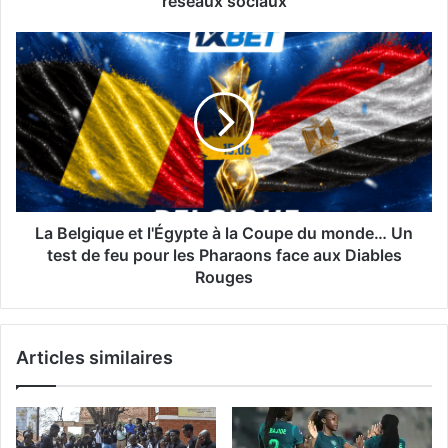
réseaux sociaux
?
La
La
rumeur
Belgique
concernant
et
sa
l'Égypte
remplaçante
à
enflamme
la
les
Coupe
réseaux
du
sociaux
monde…
Un
La Belgique et l'Égypte à la Coupe du monde… Un
test
test de feu pour les Pharaons face aux Diables
de
Rouges
feu
pour
les
Articles similaires
Pharaons
face
aux
Diables
Rouges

#####

How many lines of the listing above carry the string "monde"? Report that number with no other text.

2